* _Data under study_:
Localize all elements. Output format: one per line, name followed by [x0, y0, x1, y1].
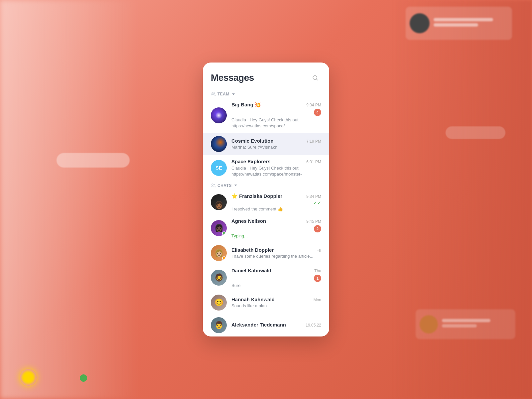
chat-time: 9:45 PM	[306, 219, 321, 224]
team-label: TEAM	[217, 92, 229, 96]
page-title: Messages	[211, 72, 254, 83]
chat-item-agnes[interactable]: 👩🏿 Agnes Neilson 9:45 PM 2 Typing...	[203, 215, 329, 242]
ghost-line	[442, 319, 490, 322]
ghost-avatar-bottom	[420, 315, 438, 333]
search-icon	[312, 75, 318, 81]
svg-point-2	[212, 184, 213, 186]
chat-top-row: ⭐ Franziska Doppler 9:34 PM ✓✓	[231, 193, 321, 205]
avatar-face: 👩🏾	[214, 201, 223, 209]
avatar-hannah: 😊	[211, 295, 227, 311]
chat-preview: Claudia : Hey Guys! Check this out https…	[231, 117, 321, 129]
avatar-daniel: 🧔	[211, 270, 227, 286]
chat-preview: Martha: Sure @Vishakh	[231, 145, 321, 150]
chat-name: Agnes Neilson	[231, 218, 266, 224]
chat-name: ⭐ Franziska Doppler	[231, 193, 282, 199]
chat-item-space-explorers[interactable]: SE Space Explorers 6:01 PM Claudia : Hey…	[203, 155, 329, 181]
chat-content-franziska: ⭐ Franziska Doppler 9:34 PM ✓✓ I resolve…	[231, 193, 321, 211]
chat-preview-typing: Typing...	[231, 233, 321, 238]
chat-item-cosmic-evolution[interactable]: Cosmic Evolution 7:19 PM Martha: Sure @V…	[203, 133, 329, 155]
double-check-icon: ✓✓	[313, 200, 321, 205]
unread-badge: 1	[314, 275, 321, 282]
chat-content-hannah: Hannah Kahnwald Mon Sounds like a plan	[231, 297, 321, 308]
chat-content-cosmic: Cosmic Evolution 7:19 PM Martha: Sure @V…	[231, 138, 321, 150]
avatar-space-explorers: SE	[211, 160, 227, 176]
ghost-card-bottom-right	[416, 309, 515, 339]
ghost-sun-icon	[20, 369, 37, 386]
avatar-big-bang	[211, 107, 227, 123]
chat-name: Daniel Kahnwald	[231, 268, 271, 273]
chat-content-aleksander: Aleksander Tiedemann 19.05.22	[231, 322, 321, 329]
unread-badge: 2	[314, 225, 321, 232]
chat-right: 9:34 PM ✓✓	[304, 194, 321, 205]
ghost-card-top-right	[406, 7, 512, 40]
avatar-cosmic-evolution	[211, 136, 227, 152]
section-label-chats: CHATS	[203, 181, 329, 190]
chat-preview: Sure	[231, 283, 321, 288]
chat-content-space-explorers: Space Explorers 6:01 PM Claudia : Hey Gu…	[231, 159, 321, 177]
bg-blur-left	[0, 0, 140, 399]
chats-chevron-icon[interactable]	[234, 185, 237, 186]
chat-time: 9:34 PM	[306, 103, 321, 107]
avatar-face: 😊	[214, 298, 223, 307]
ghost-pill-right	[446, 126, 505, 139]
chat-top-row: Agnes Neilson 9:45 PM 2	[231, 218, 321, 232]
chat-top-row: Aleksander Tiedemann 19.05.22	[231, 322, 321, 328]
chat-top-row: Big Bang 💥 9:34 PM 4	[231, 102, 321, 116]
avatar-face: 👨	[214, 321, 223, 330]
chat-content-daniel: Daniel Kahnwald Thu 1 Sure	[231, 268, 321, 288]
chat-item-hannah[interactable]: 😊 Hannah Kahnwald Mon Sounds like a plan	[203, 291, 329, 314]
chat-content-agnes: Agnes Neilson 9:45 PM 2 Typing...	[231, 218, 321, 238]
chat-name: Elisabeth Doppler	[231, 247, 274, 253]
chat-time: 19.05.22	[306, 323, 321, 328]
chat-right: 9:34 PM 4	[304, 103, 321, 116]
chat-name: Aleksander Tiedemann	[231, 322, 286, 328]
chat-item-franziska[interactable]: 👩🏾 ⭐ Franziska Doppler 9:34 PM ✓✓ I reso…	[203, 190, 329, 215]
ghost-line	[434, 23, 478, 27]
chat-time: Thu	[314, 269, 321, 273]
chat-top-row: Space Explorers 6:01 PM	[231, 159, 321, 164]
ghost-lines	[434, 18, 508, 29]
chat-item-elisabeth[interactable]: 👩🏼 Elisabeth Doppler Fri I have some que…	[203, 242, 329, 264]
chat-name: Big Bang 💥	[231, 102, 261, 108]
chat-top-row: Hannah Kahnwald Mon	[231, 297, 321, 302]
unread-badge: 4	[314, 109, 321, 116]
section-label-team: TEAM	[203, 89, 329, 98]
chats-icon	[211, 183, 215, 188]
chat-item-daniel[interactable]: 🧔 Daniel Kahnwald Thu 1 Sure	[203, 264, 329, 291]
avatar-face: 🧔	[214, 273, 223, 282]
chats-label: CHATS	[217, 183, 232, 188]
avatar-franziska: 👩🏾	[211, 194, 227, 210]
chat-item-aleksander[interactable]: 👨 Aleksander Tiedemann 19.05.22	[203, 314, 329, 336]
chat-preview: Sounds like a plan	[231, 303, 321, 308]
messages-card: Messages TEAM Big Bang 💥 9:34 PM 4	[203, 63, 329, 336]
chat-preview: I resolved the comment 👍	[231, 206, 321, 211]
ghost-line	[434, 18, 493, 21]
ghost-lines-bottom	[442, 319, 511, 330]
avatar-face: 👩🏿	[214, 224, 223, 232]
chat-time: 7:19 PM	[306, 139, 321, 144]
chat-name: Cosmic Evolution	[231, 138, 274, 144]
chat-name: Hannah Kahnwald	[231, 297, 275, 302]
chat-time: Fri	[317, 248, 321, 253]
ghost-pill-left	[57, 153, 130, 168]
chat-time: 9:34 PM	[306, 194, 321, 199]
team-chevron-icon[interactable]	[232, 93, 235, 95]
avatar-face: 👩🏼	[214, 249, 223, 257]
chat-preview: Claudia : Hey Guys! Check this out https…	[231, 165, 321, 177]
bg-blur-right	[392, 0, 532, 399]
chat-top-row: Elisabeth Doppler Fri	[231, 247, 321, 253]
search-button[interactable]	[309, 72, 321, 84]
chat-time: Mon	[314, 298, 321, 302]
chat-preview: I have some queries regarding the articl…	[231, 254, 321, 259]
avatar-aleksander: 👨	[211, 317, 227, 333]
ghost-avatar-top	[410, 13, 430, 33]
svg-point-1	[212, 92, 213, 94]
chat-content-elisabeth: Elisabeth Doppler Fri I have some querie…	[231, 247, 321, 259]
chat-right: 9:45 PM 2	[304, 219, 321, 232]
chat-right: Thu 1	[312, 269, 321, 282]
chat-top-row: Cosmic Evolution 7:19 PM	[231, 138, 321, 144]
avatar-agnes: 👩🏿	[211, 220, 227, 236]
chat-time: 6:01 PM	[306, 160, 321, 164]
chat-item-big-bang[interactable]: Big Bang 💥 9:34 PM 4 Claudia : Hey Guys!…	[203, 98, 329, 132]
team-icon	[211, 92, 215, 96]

--

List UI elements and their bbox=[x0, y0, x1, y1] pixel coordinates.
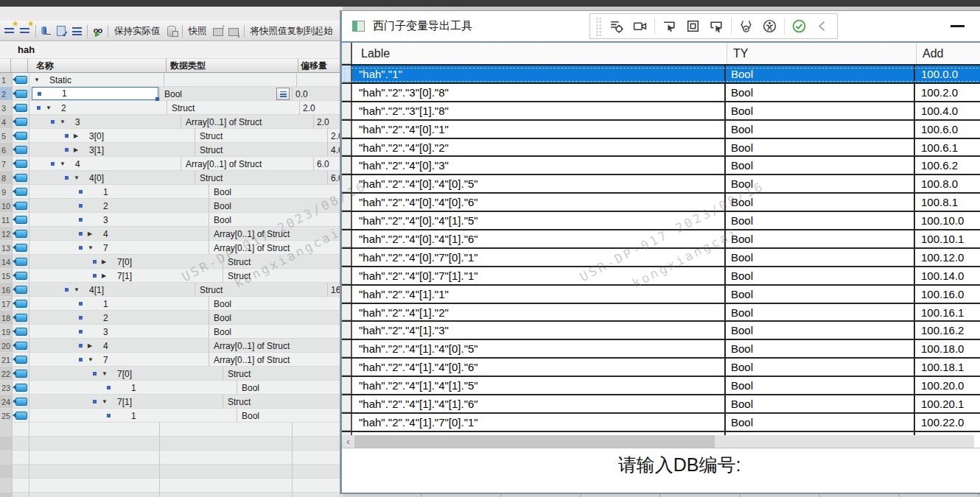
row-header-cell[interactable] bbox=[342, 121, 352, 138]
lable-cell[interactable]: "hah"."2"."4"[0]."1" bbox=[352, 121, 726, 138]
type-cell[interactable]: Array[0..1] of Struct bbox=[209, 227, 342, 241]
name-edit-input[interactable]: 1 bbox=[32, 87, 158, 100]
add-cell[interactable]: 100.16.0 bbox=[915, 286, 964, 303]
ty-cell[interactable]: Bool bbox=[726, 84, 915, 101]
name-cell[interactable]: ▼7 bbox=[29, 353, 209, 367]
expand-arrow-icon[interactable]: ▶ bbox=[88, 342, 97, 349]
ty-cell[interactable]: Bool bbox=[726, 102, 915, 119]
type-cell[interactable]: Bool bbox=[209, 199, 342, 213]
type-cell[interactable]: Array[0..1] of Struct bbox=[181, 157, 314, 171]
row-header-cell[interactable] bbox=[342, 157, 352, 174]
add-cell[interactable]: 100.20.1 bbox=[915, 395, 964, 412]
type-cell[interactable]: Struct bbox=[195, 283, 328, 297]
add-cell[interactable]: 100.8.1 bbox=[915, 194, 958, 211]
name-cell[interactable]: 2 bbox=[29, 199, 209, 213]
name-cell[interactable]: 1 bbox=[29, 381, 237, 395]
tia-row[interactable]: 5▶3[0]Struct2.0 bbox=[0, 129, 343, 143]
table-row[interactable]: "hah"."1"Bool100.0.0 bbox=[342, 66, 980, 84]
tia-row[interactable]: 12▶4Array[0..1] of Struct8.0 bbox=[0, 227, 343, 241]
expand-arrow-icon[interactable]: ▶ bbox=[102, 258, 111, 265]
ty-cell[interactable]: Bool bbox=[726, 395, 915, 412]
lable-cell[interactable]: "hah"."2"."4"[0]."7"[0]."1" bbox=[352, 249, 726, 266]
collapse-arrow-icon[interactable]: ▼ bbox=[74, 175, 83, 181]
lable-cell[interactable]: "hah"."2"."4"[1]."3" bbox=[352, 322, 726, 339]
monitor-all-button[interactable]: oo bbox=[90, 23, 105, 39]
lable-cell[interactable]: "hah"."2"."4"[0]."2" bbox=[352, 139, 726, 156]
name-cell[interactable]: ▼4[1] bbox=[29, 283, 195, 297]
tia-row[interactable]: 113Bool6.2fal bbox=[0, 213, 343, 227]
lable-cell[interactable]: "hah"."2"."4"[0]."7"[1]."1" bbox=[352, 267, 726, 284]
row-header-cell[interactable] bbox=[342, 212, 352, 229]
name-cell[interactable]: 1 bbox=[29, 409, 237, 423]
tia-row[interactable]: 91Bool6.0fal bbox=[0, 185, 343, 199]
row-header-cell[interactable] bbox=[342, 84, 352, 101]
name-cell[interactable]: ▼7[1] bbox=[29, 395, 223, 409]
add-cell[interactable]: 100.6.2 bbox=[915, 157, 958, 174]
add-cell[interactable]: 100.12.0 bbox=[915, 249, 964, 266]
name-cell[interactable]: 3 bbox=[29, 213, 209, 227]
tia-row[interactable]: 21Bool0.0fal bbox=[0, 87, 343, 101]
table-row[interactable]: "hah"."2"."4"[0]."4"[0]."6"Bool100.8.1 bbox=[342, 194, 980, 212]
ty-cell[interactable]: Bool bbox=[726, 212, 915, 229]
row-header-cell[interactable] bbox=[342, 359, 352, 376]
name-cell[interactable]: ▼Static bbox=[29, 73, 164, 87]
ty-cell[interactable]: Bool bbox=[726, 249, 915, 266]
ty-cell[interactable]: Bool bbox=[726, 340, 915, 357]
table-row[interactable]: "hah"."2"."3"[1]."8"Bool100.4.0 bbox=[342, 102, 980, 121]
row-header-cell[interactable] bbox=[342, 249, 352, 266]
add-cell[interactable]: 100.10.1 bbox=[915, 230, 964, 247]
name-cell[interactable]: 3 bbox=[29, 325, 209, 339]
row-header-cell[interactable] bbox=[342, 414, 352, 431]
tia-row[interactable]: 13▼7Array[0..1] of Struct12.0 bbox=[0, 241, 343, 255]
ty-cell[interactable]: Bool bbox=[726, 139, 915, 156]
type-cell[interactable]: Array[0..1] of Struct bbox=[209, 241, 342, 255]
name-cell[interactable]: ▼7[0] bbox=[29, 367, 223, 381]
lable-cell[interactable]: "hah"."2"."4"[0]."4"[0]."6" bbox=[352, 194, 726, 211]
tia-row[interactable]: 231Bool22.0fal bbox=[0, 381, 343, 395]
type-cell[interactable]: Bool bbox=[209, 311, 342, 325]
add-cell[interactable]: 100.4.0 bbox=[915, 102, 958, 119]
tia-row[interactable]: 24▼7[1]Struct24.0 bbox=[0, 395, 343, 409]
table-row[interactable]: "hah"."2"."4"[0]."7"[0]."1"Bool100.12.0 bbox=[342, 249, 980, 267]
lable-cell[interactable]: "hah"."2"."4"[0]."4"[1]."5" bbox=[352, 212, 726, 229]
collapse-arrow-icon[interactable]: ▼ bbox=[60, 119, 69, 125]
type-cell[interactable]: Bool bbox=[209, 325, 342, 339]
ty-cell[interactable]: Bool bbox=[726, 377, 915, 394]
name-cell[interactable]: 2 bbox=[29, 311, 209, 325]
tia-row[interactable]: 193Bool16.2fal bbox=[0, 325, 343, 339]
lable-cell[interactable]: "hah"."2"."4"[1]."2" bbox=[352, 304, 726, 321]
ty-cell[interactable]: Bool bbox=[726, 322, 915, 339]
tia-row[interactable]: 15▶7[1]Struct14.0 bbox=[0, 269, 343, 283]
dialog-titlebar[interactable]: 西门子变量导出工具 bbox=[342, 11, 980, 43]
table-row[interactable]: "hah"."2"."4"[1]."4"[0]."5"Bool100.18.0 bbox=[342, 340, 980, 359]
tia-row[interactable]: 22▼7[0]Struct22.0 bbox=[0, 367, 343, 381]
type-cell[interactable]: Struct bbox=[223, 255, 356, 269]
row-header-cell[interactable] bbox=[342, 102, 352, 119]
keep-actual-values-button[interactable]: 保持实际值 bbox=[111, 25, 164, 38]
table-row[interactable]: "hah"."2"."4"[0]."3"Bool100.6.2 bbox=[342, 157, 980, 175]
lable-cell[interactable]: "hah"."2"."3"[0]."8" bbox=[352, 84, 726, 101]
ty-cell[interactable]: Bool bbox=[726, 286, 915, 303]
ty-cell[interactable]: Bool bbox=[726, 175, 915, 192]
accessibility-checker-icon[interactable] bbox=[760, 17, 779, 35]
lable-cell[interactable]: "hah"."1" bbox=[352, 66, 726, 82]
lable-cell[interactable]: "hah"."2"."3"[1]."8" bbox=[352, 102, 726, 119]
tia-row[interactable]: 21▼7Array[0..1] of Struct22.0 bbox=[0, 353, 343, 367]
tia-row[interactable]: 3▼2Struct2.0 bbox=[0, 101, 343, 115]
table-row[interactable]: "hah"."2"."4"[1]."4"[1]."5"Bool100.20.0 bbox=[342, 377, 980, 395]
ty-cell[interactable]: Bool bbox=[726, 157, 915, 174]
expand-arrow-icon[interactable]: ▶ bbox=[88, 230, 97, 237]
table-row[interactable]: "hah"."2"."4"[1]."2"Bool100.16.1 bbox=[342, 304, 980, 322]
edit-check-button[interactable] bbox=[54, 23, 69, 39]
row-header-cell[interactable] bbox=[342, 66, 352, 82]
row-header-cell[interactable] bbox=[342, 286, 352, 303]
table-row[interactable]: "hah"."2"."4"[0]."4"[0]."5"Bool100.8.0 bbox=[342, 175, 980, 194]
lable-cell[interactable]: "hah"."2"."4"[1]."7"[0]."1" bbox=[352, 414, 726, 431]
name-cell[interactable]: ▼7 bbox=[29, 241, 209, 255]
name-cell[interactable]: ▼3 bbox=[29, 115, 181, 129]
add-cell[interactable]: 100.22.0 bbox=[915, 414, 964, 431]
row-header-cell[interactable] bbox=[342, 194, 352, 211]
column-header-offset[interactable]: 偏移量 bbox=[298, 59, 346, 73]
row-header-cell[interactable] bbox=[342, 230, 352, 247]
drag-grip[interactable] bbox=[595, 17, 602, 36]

* _Task goal_: What is needed is every line of the records above that contains the word "left".

* _Solved problem_:
bg-blur-left	[0, 0, 140, 399]
ghost-pill-left	[57, 153, 130, 168]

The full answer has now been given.